Filter the entries for lines with the word "unserer".

___ Records for the exercise

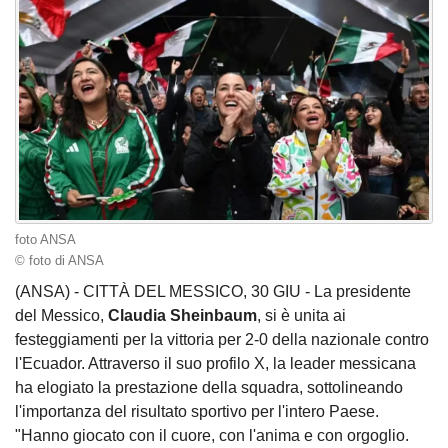
foto ANSA
© foto di ANSA
(ANSA) - CITTÀ DEL MESSICO, 30 GIU - La presidente
del Messico,
Claudia Sheinbaum
, si è unita ai
festeggiamenti per la vittoria per 2-0 della nazionale contro
l'Ecuador. Attraverso il suo profilo X, la leader messicana
ha elogiato la prestazione della squadra, sottolineando
l'importanza del risultato sportivo per l'intero Paese.
"Hanno giocato con il cuore, con l'anima e con orgoglio.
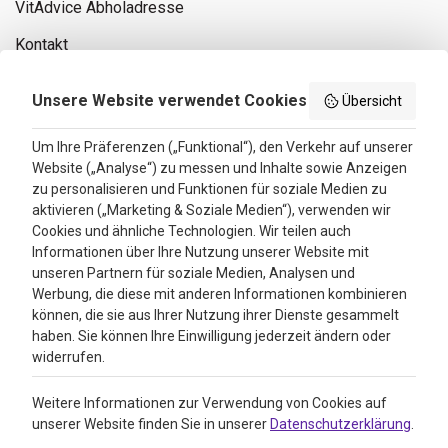
VitAdvice Abholadresse
Kontakt
Privacy policy
Unsere Website verwendet Cookies
Übersicht
Search results
Um Ihre Präferenzen („Funktional“), den Verkehr auf unserer
Website („Analyse“) zu messen und Inhalte sowie Anzeigen
Bewertungen
zu personalisieren und Funktionen für soziale Medien zu
aktivieren („Marketing & Soziale Medien“), verwenden wir
4.3
Cookies und ähnliche Technologien. Wir teilen auch
Informationen über Ihre Nutzung unserer Website mit
Google Reviews
unseren Partnern für soziale Medien, Analysen und
Werbung, die diese mit anderen Informationen kombinieren
können, die sie aus Ihrer Nutzung ihrer Dienste gesammelt
haben. Sie können Ihre Einwilligung jederzeit ändern oder
widerrufen.
Weitere Informationen zur Verwendung von Cookies auf
unserer Website finden Sie in unserer
Datenschutzerklärung
.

______

Exercise answer:
Um Ihre Präferenzen („Funktional“), den Verkehr auf unserer
Informationen über Ihre Nutzung unserer Website mit
unserer Website finden Sie in unserer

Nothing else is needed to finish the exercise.